Or if you need to explicitly restart the name daemon, you could supplement the above with an explicit restart command (this means you lose the cache),

processes:

  "named" signal=kill restart "$(named)"

Q:
How can I edit all users' login files?
A:
You can use the 'home' pseudo-variable to iterate over all users' homedirectories:

editfiles:

    { home/.cshrc

    # Local fixes

    AppendIfNoSuchLine "alias lp  special-print-command"

    # Security

    DeleteLinesMatching "xhost +"
    }

Q:
How can I kill all processes except for root processes?
A:
The following regular expression matches lines which do not contain the string root:

processes:

 "\(root\)\{0\}"  signal=term # or kill

Q:
How can I make cfengine distribute my `/etc/motd' file?
A:
You will need a master file which contains the text you want to put on your servers. Let us define a variable `masterfile' which contains this. This master file needs to be available on all hosts on a common NFS filesystem, for instance. (This will change when remote copying is implemented in cfengine.) Now you can do something like the following script. Note that we define a version number for motd which just prevents cfengine from editing the file every single time. You have to change this version number yourself in the config file to force an update. If you don't care about this, just leave out the Begin..End parentheses.

control:

masterfile = ( /usr/local/admin/motd-master )

editfiles:

  any::

     { /etc/motd

     BeginGroupIfFileIsNewer "$(masterfile)"
       EmptyEntireFilePlease
       InsertFile "$(masterfile)"
       PrependIfNoSuchLine "This system is running $(class):$(arch)"
       AppendIfNoSuchLine "$(motd_version)"
     EndGroup
     }

Note that, if you want special messages added just for, say, linux, then you can single out linux using a special class, or add a special edit after this one. Note, if you want to keep the first kernel line in this file, you can change this to:
editfiles:

   any::

   { /etc/motd

   BeginGroupIfFileIsNewer "$(masterfile)"
     IncrementPointer "1"
     DeleteLinesAfterThisMatching ".*"
     InsertFile "$(masterfile)"
     AppendIfNoSuchLine "$(motd_version)"
   EndGroup
   }

bug-cfengine exchange: (Reply courtesy of David Masterson).
I like cfengine a lot and it helps me very much, but I am a little concerned about security.

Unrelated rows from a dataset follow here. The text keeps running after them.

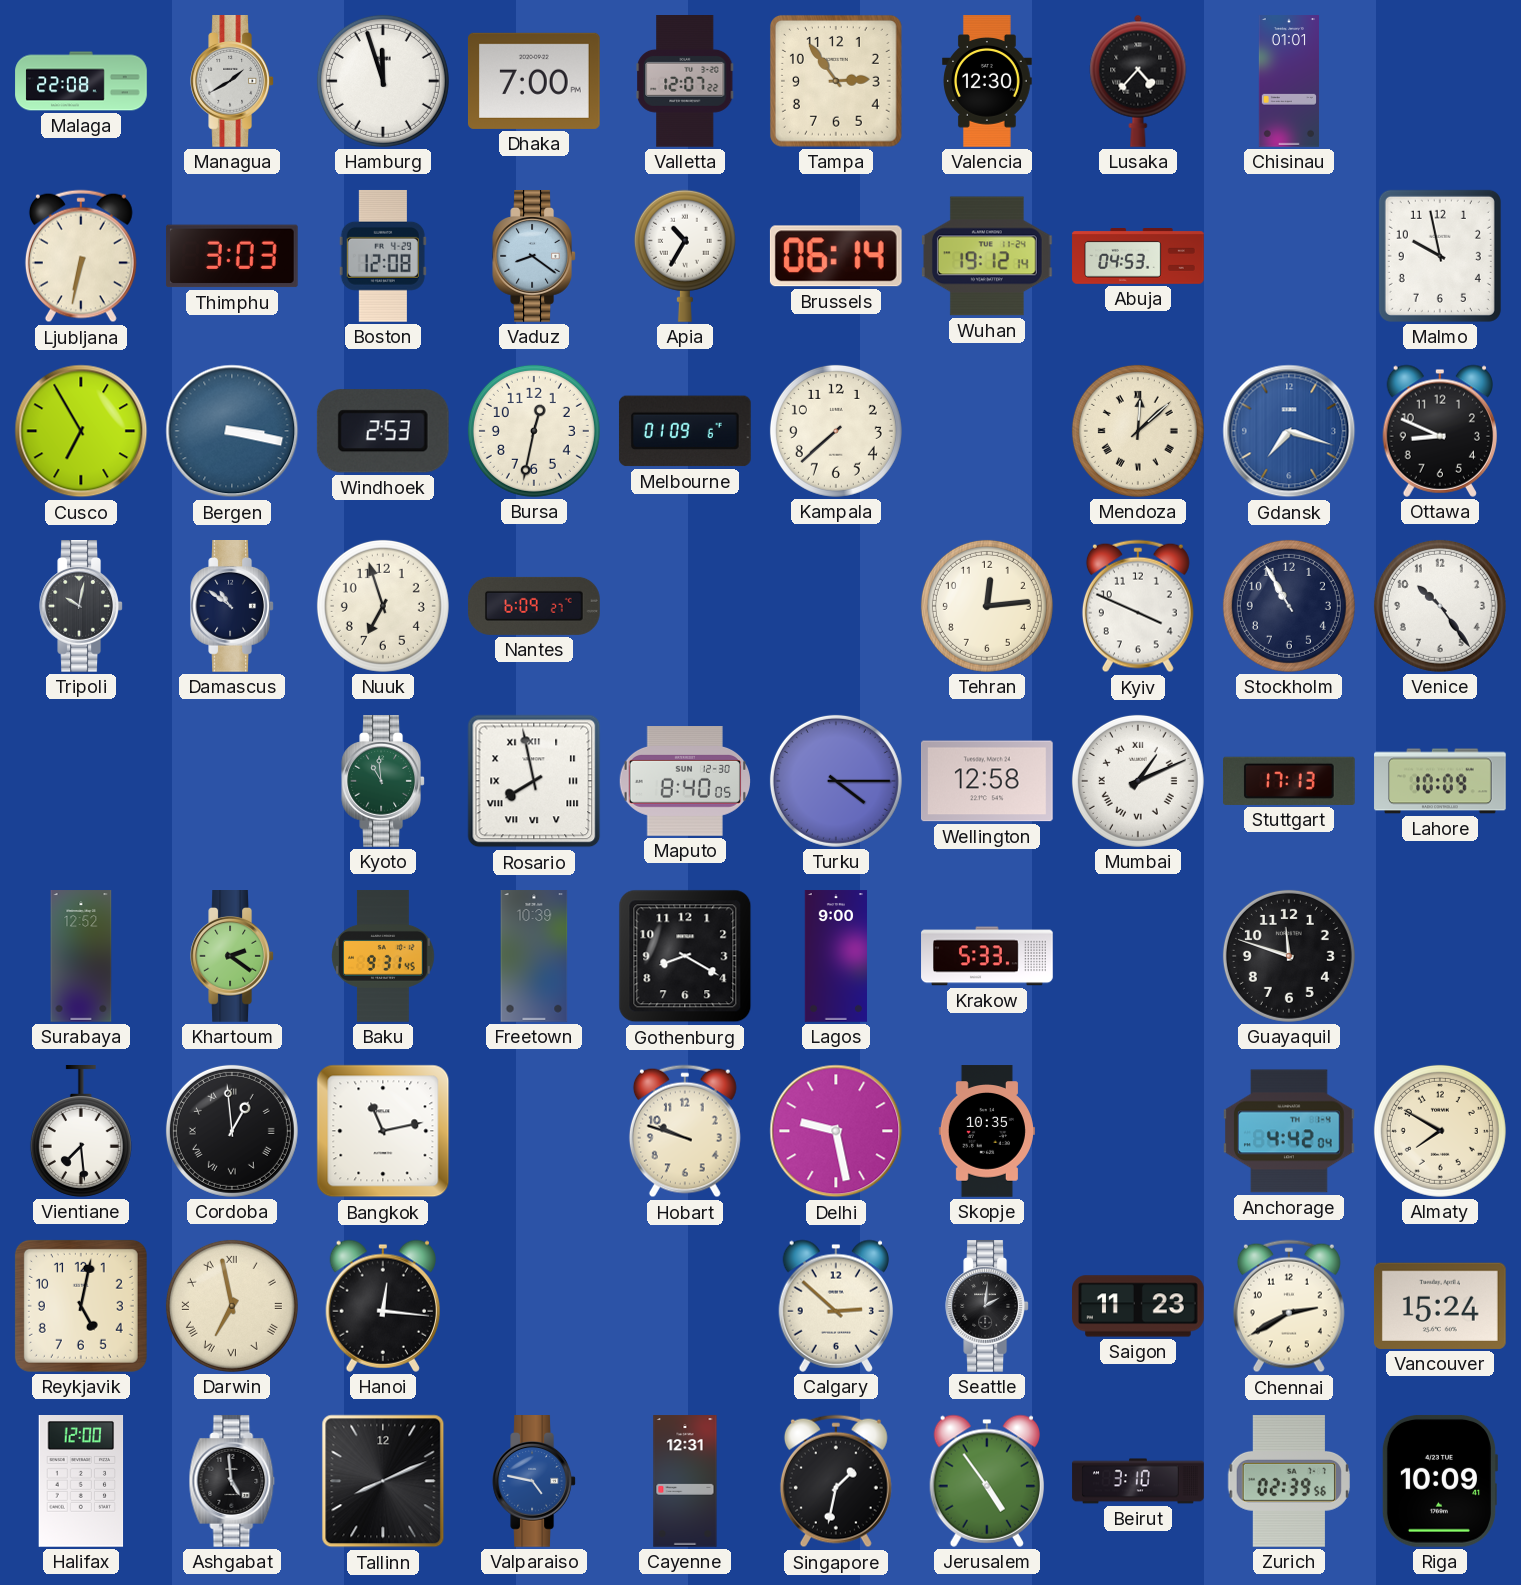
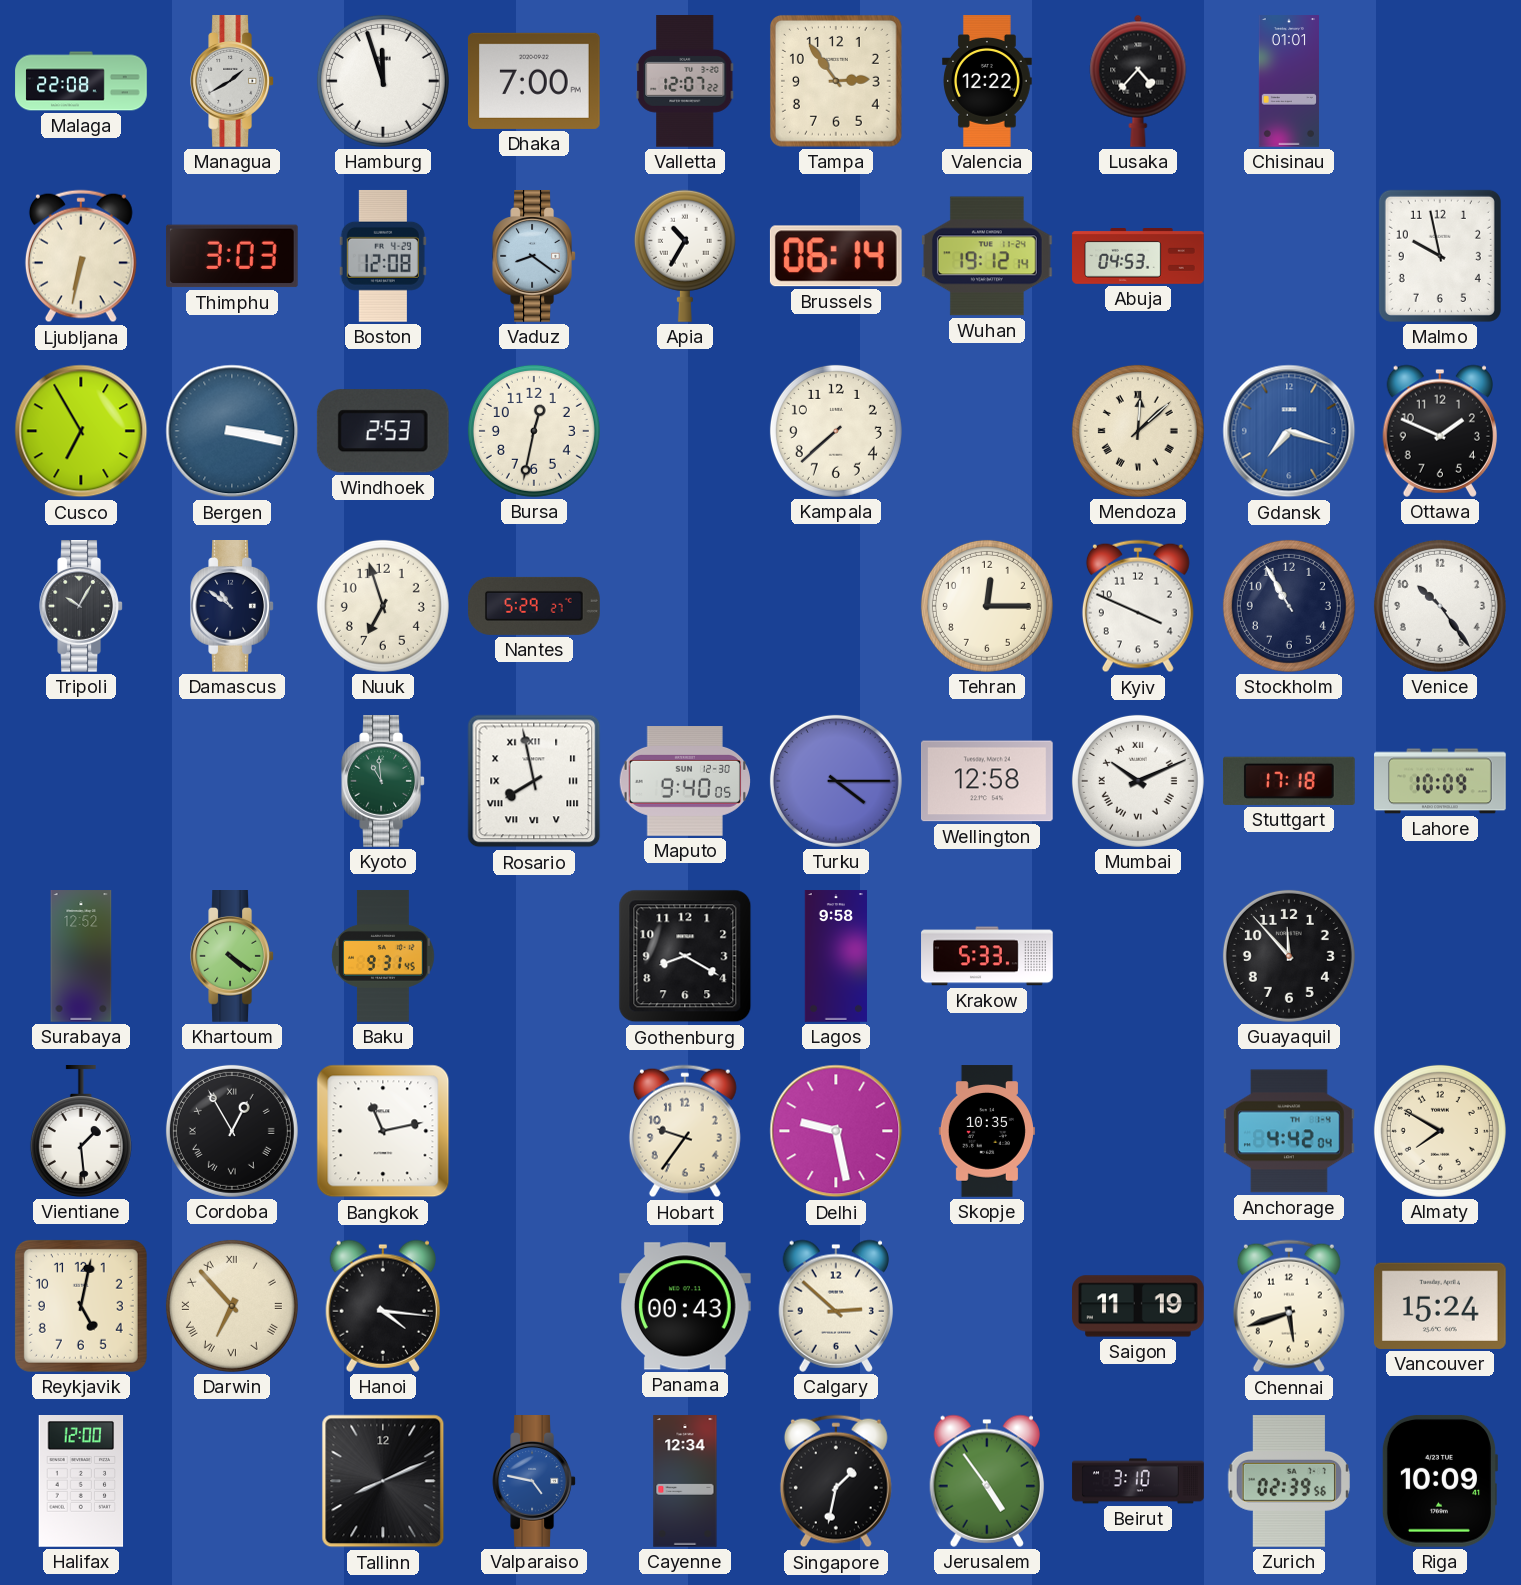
Valencia: 12:30 -> 12:22
Melbourne: 01:09 -> none
Ottawa: 8:49 -> 1:49
Tripoli: 10:02 -> 10:05
Nantes: 6:09 -> 5:29
Tehran: 12:14 -> 12:15
Maputo: 8:40 -> 9:40
Mumbai: 1:11 -> 10:11
Stuttgart: 17:13 -> 17:18
Khartoum: 2:21 -> 4:21
Freetown: 10:39 -> none
Lagos: 9:00 -> 9:58
Guayaquil: 11:48 -> 11:53
Vientiane: 7:29 -> 1:29
Cordoba: 12:59 -> 12:55
Hobart: 9:48 -> 9:36
Darwin: 6:58 -> 6:53
Hanoi: 12:16 -> 4:16
Panama: none -> 00:43
Seattle: 2:01 -> none
Saigon: 11:23 -> 11:19
Chennai: 2:40 -> 5:42
Ashgabat: 4:59 -> none
Cayenne: 12:31 -> 12:34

I'm using cfengine to keep some files like /etc/hosts /etc/printcap /etc/mount etc. up to date. So cfengine is started by root in a cron job and reads its cfengine.conf file and all the other information from a filesystem which is common to all the systems. If now somebody manage to alter the cfengine.conf file he can do everything he wants. Wouldn't it be a good idea to make the cfengine.conf file something like a pgp signed messages, so that cfengine can test if this file was created by the right person? Or are there other tips to make it more secure? I'm not sure, but I think you're over-reacting or you need to be more specific about where you think the holes are in Cfengine's security. If you follow the tips of any standard systems administrator using cfengine or not, there should be few issues concerning security (ie. if security broke, there would be little chance that cfengine could do anything about it anyway). Ask yourself some of the standard questions with respect to security on UNIX: If you're still worried about the security of your script (be it a cfengine script or not), you could always adjust your cron script to "decrypt" the script file before executing it (see crypt(1)). Personally, I think if you've set the permissions on your script files properly, then, if someone breaks into those scripts, they've already broken into your system to a point where they could do what they wanted anyway.
Q:
How can I distribute password files in cfengine, but keep certain passwords different on some machines, like I can with NIS?
A:
If you keep a file with special local passwords, you can override the password file using editfiles. First you use copy to get the distributed file, then you edit the file like this:

  editfiles:

    { /etc/passwd

    SplitOn ":"

    ForEachLineIn "/usr/local/etc/passwd.local"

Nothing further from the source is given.